[Stored data]
Segment Open
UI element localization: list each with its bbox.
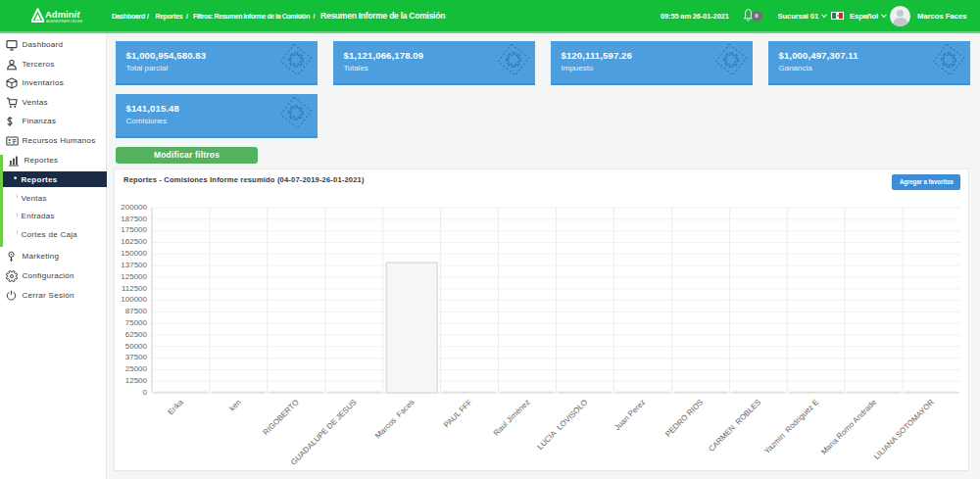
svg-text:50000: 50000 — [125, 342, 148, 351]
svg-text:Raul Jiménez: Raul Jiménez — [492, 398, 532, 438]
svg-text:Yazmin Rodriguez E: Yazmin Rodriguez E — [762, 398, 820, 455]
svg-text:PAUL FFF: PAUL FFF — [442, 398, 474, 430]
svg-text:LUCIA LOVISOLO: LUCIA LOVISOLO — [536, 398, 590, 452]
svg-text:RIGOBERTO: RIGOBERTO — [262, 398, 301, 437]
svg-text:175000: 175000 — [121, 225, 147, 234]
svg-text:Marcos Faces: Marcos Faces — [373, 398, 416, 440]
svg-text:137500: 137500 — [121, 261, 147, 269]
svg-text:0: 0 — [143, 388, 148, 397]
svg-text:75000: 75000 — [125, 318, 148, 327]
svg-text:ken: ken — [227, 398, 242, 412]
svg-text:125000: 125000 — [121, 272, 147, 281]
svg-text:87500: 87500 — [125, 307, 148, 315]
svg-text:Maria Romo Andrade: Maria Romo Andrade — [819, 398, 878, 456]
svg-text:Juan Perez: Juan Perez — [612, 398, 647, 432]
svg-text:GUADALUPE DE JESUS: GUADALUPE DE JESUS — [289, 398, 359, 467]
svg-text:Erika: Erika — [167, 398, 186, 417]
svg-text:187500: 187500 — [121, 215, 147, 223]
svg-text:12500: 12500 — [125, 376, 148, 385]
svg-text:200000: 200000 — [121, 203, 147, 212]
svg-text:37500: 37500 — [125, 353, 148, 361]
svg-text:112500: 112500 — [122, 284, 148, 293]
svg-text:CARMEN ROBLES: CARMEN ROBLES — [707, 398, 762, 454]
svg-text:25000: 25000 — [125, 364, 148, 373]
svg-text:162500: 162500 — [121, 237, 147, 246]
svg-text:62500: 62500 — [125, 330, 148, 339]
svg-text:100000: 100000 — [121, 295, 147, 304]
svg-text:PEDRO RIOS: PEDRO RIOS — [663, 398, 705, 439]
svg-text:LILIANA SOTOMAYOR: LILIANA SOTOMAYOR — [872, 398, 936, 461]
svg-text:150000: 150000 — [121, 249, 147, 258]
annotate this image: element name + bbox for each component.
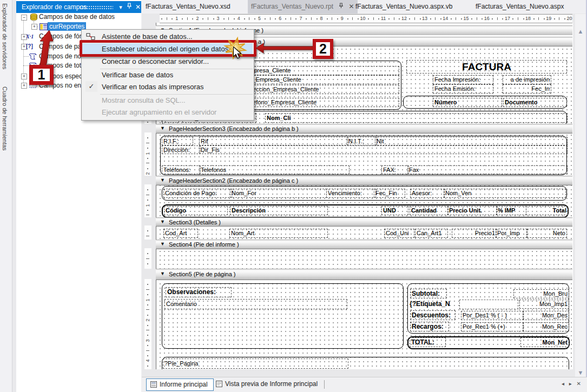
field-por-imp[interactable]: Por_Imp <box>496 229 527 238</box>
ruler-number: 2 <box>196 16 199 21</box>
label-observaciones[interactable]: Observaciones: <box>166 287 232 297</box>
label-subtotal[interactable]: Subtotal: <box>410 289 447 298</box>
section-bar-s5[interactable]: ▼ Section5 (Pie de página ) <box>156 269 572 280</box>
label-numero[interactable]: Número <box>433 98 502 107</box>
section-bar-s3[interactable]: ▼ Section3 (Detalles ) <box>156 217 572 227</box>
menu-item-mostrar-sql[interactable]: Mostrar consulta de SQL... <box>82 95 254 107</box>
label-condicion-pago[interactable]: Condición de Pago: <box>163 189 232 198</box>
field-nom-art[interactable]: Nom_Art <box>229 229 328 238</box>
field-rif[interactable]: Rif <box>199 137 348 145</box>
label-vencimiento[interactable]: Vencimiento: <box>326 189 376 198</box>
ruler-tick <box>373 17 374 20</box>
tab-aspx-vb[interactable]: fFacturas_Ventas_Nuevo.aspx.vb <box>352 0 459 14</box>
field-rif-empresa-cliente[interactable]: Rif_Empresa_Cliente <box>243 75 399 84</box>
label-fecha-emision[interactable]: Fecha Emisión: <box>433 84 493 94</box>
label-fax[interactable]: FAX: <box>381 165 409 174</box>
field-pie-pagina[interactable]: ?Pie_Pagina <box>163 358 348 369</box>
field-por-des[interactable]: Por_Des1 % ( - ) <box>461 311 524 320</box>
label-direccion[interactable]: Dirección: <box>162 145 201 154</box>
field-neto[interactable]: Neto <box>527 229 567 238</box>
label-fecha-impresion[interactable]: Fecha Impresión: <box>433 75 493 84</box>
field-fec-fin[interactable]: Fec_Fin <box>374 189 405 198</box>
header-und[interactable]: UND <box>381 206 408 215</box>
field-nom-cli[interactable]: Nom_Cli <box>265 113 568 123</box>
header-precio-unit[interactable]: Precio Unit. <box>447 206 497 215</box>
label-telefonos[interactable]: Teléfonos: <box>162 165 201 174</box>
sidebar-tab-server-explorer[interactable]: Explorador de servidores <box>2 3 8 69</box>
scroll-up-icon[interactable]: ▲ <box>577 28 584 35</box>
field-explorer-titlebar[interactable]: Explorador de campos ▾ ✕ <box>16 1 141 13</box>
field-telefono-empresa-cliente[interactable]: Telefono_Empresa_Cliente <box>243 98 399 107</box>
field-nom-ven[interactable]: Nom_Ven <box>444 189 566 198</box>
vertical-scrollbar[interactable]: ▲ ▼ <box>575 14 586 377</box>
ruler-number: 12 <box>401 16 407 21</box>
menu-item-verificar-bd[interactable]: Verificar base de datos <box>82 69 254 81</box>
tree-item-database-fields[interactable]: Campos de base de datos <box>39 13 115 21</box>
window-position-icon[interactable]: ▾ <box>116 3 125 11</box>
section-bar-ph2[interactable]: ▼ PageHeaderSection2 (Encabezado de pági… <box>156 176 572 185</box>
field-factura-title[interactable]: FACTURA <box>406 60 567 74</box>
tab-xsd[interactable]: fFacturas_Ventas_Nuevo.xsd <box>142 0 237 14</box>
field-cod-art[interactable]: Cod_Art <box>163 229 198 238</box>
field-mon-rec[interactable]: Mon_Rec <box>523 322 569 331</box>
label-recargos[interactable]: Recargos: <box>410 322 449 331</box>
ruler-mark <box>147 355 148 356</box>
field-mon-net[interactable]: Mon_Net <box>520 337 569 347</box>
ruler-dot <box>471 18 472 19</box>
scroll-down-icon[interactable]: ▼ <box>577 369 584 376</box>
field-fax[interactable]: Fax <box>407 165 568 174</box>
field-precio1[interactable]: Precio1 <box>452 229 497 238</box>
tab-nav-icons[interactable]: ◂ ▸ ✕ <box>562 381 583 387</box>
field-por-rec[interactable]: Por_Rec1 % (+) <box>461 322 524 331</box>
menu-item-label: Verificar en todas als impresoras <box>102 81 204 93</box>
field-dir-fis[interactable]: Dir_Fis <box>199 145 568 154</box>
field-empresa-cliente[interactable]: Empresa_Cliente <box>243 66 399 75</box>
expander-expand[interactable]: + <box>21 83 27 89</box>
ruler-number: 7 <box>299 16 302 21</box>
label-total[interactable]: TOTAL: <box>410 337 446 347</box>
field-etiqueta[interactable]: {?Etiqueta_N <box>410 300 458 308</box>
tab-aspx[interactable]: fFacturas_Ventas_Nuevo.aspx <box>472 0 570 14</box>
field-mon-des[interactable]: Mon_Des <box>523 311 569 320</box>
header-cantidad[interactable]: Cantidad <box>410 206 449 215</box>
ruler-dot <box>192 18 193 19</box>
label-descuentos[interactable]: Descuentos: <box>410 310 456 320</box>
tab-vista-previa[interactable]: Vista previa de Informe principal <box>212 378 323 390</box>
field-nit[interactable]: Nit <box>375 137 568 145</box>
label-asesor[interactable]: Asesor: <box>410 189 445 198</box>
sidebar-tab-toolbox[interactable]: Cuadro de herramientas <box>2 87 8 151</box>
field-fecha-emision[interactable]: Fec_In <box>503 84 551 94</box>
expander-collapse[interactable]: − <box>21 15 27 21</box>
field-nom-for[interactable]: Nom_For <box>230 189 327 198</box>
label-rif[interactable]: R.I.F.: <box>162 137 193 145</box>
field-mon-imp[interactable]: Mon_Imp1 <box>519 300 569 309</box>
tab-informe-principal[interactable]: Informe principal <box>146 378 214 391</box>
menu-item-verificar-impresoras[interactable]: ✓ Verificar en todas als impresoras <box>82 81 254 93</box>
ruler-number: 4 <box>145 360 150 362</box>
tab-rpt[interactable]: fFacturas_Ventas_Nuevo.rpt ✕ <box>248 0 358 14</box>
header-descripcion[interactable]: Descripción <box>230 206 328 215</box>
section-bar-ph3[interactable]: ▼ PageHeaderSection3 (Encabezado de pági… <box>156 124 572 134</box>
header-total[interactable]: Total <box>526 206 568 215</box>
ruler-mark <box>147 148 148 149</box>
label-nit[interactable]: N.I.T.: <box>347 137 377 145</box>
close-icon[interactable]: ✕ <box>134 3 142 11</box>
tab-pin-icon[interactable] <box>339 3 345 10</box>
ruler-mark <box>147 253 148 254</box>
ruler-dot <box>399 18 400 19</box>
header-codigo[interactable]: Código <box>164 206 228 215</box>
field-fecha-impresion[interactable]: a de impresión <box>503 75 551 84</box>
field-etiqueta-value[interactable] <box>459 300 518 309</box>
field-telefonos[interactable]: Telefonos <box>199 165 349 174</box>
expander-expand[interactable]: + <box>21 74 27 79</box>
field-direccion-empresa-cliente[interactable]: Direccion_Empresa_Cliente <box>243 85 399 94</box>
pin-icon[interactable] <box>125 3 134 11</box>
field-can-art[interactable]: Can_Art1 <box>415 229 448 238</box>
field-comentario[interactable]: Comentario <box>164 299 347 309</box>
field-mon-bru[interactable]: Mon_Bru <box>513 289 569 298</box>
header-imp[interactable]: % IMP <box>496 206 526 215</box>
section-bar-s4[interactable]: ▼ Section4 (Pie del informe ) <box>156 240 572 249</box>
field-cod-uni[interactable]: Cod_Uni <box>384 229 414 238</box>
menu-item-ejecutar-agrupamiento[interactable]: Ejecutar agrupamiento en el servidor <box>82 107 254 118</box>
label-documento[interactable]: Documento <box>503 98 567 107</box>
Segment Closed
**What is being asked:** Filter the records above for "each" and copy every matching line.

**Answer to this exercise:**
UI element localization: list each with its bbox.
annotate this image: element name + bbox for each component.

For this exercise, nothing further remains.